Р о м е к: Вот именно, что из ничего. Твои концепции — чисто рассудочные, они не являются необходимостью всего естества, как и вообще музыка.
М а р ц е л и й: То-то и оно, что «естество», или куча требухи, является самым большим проклятием музыки, тем, из-за чего она содержит в себе элемент жизненного зла и формальное в ней извращение предполагает наличие некоторой сволочности у ее творцов — здесь это более непосредственно, чем в других искусствах. О свинстве можно писать объективно, и это может быть прекрасной литературой, можно творить демонически-извращенную поэзию, не мараясь ее жизненным элементом, извращенная дьявольская музыка возникает, как, впрочем, и ангельская, непосредственно из самых требухопотрохов артиста, и потому она должна пресытиться их испарениями как таковыми до того, как выпадет в осадок в виде чисто-формальной конструкции.
Р о м е к: Бред! Я уже говорил, что есть такая высота, где все друг другу равны; более того: в сфере абсолютной художественности все виды искусства равны между собой.

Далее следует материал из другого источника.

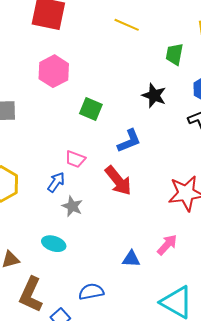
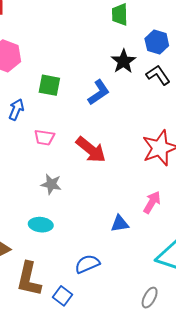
black star: (154, 95) -> (124, 61), moved, turned 30
blue L-shape: (129, 141) -> (99, 92), moved
blue arrow: (56, 182) -> (16, 109), moved

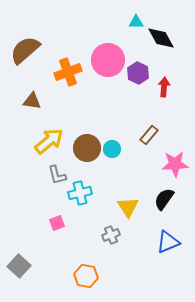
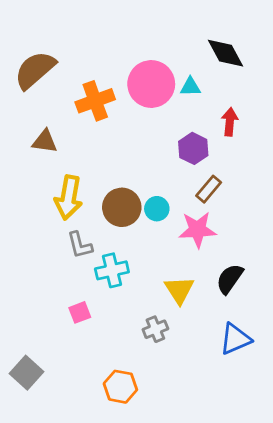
cyan triangle: (136, 22) -> (190, 87), moved
purple hexagon: (138, 73) -> (193, 148), moved
yellow arrow: (49, 141) -> (69, 197), turned 140
pink star: (175, 164) -> (197, 230), moved

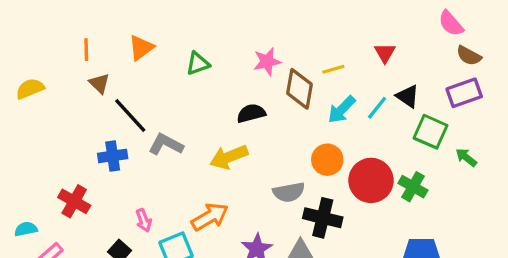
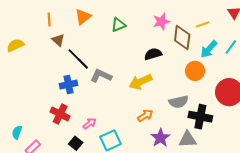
orange circle: (327, 160) -> (195, 71), moved
red cross: (74, 201) -> (60, 114), moved
orange arrow: (210, 217) -> (145, 116), moved, size x0.7
pink arrow: (144, 220) -> (90, 123), turned -104
cyan semicircle: (26, 229) -> (17, 132), turned -56

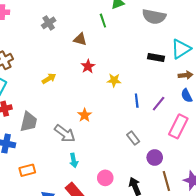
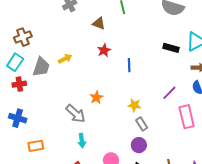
yellow star: (114, 80) -> (134, 105), moved
blue line: (137, 101) -> (129, 65), moved
gray trapezoid: (29, 122) -> (41, 67), moved
pink rectangle: (178, 126) -> (187, 117), turned -45
purple circle: (155, 158) -> (139, 145), moved

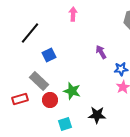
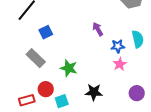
red rectangle: (20, 99) -> (27, 100), moved
red circle: (50, 100) -> (46, 89), moved

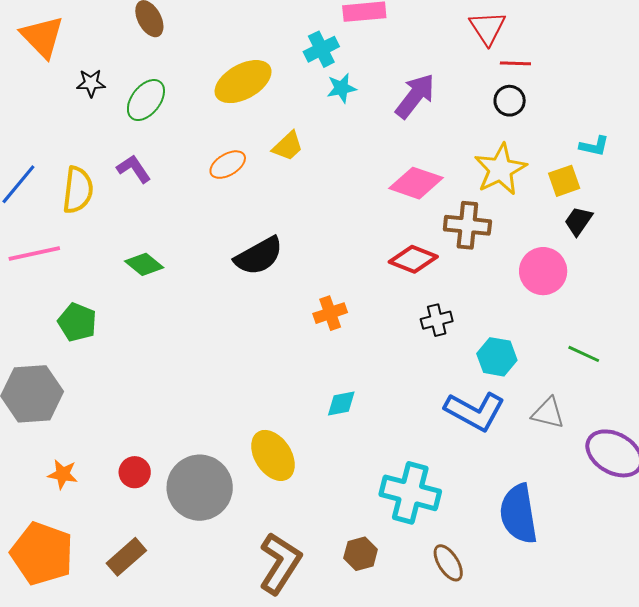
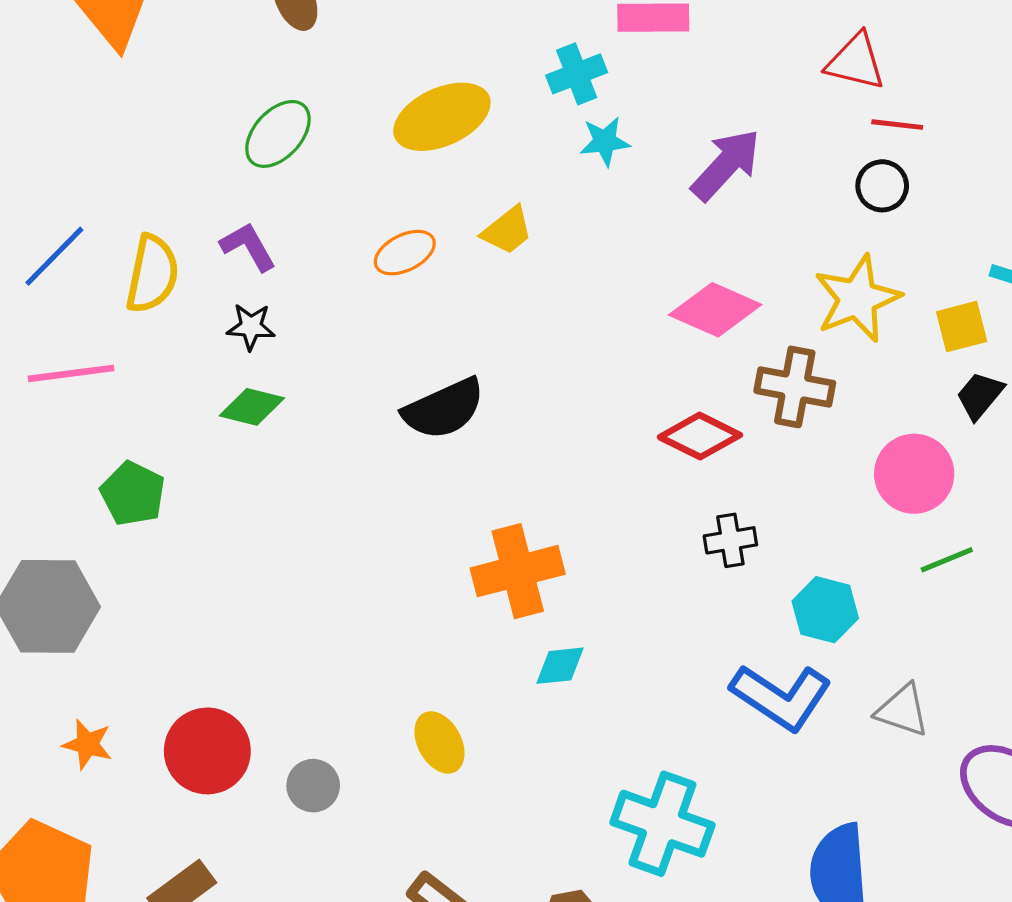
red triangle: (487, 28) -> (856, 62), turned -48
black star: (91, 83) -> (251, 327), moved
green diamond: (144, 264) -> (252, 407), turned -30
orange cross: (330, 313) -> (518, 571), moved, size x1.6
green line: (584, 354) -> (947, 560), moved, turned -52
yellow ellipse: (273, 455) -> (439, 742), size x0.7
red circle: (135, 472) -> (207, 751), size x1.6
gray circle: (200, 488) -> (313, 786), size x0.5

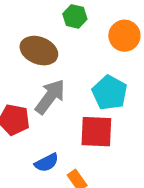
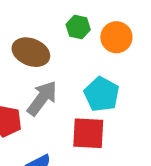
green hexagon: (75, 16) -> (78, 27), moved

М а р ц е л и й (на публику): Полчаса назад он утверждал нечто противоположное: абсолютное превосходство музыкальной абстракции.
Р о м е к: А разве я не мог измениться именно в эту минуту? (В сущности, все именно так и было. Ведь один только Бой, да, может, еще Слонимский никогда не верили в то, что чьи-то взгляды могут измениться по какой-либо иной причине, кроме желания отомстить или ради утилитарных целей — естественное исключение составляли их собственные взгляды, если эти идейные нагромождения вообще можно назвать взглядами.)